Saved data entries
•••••
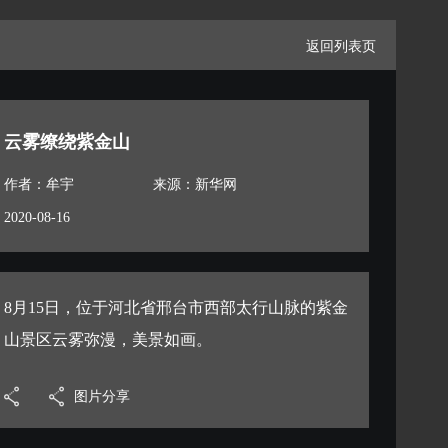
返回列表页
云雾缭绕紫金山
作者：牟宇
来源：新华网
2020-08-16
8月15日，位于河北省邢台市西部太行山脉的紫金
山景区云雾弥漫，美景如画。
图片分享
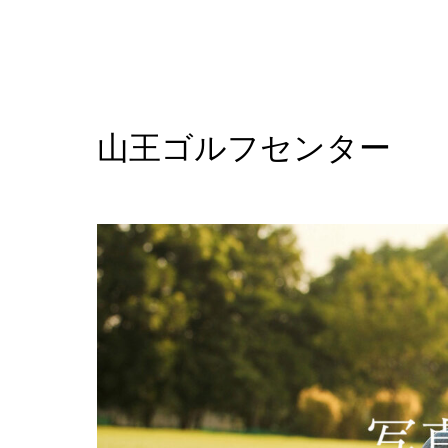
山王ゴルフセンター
•••••
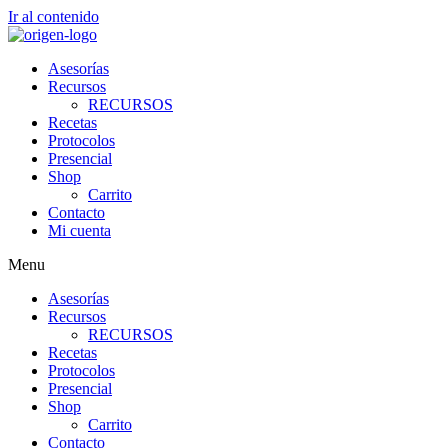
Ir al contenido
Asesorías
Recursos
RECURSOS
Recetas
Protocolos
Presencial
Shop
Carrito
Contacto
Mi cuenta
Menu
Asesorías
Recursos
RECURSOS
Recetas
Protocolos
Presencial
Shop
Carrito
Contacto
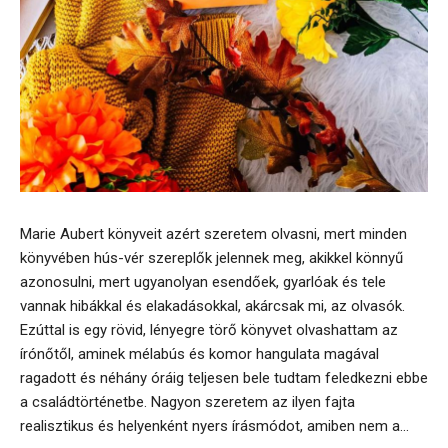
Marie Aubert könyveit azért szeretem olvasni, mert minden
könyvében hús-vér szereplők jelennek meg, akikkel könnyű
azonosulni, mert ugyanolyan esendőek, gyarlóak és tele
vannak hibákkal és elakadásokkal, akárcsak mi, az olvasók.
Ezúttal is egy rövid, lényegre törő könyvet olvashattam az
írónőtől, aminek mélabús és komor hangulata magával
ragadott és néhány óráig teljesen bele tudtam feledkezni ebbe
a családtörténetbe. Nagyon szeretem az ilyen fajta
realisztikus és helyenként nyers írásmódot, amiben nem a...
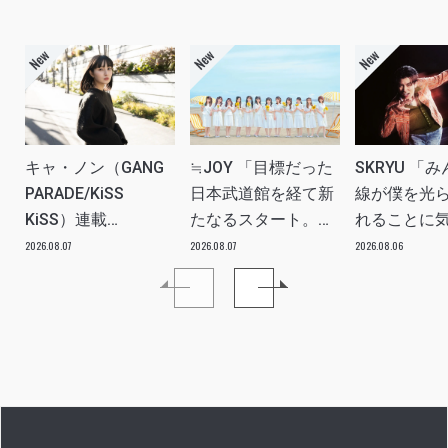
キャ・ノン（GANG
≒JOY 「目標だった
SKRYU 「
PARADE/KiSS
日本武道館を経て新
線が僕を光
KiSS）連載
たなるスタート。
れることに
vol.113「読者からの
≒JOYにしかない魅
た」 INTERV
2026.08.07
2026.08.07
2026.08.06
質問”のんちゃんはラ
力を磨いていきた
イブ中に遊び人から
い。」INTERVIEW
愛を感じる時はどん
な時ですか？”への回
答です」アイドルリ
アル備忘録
•••••
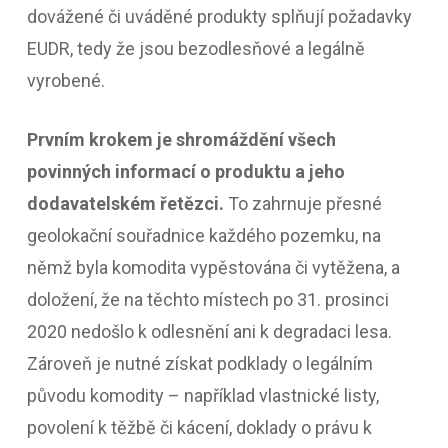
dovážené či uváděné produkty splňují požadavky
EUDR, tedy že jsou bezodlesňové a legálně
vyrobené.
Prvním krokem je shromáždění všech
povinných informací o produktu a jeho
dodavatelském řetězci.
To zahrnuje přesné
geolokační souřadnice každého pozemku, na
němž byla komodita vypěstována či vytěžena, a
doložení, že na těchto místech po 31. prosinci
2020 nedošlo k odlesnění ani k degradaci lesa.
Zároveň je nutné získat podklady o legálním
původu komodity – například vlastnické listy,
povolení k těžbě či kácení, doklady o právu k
•••••
About this task
Copy each line of the data that includes the word "mert".

Your response
Marie Aubert könyveit azért szeretem olvasni, mert minden
azonosulni, mert ugyanolyan esendőek, gyarlóak és tele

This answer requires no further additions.